Stored data:

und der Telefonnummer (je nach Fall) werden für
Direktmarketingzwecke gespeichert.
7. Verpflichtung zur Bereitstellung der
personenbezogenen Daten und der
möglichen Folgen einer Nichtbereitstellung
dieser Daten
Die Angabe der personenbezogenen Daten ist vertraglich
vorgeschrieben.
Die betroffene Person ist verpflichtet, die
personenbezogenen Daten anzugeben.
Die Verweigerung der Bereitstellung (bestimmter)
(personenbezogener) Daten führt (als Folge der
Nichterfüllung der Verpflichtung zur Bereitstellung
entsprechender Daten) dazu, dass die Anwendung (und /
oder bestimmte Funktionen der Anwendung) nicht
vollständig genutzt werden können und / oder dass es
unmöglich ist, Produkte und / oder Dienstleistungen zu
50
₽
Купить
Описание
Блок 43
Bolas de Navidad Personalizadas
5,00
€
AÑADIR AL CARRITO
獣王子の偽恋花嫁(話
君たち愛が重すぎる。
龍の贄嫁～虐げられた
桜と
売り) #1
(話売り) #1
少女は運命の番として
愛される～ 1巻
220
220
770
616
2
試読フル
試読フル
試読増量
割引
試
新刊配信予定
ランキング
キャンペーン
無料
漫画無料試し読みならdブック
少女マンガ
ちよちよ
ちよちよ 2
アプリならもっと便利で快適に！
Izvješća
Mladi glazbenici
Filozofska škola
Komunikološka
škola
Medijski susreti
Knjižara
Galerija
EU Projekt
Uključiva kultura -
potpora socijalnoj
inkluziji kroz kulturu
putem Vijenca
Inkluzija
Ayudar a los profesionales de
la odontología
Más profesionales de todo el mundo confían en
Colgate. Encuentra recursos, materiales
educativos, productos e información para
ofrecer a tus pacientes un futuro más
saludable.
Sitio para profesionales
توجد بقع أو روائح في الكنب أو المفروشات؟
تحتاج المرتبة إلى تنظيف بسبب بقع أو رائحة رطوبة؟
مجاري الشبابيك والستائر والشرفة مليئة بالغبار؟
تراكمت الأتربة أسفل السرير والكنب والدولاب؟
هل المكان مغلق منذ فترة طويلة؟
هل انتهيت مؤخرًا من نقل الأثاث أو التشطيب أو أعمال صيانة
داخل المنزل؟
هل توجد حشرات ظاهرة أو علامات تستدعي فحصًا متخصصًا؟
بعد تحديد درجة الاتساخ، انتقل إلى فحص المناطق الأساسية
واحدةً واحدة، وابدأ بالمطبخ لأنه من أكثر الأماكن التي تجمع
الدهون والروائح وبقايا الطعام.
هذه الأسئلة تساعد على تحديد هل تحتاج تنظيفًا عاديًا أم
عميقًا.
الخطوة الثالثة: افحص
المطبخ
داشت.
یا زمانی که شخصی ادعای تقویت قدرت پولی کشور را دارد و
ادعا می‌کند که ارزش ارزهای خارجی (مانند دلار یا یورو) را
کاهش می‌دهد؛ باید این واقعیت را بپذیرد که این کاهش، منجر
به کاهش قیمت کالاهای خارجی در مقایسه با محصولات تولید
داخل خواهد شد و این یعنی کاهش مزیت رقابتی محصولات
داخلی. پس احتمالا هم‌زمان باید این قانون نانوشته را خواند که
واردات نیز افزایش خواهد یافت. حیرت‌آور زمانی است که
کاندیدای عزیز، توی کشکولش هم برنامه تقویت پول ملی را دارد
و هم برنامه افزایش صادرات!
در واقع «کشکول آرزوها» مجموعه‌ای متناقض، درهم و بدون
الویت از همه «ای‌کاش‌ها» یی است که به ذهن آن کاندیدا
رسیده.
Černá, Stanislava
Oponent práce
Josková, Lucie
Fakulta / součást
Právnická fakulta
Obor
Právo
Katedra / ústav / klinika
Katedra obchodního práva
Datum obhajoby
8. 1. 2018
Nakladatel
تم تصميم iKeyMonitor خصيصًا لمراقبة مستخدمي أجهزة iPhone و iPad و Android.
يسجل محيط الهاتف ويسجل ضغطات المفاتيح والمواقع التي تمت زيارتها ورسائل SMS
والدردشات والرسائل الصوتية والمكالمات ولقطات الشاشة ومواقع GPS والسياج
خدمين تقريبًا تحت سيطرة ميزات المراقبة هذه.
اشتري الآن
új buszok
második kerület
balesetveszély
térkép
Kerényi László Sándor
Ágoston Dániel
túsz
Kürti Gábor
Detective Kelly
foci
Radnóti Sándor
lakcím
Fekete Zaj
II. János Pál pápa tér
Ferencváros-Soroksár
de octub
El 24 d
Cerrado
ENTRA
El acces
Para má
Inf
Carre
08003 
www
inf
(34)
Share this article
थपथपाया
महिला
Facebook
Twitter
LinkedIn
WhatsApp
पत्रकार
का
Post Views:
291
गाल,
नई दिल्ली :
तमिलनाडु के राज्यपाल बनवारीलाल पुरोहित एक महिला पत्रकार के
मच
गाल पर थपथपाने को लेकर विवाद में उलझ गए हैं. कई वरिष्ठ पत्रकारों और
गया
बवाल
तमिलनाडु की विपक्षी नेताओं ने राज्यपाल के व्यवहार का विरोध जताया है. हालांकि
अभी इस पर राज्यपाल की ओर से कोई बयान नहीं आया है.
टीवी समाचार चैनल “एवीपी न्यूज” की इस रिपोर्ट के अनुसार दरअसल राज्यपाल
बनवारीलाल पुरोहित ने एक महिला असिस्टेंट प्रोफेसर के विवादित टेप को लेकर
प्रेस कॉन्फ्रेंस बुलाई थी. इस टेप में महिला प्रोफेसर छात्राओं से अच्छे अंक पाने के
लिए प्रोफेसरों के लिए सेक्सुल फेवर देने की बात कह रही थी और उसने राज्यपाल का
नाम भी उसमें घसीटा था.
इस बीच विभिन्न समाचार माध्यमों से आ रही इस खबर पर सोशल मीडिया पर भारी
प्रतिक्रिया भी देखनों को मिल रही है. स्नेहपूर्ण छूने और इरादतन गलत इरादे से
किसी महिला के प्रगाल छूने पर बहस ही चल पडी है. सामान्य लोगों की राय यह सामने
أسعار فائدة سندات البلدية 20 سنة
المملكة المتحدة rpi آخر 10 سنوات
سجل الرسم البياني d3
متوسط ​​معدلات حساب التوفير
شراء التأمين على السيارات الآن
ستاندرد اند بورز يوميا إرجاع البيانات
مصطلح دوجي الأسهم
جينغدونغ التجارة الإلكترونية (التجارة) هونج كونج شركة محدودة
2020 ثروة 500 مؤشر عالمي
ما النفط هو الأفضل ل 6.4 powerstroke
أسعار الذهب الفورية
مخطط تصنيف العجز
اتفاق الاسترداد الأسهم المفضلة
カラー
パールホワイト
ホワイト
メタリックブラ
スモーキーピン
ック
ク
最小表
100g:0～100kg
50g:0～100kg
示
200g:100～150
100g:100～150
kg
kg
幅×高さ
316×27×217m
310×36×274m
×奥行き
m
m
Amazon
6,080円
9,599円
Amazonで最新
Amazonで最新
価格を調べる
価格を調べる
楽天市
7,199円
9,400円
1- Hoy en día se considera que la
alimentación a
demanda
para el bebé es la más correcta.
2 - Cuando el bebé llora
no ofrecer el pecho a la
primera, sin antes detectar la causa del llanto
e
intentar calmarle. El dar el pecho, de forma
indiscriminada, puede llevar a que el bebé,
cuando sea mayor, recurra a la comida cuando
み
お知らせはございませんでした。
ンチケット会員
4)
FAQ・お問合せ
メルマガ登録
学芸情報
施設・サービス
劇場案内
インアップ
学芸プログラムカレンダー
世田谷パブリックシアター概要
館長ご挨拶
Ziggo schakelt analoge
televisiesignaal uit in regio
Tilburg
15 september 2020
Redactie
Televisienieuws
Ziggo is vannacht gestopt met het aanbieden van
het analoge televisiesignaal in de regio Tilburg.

## [WHAT THE TASK REQUIRES]
Going through the entries above, show each line that contains "خارجی".

## [EXERCISE ANSWER]
ادعا می‌کند که ارزش ارزهای خارجی (مانند دلار یا یورو) را
به کاهش قیمت کالاهای خارجی در مقایسه با محصولات تولید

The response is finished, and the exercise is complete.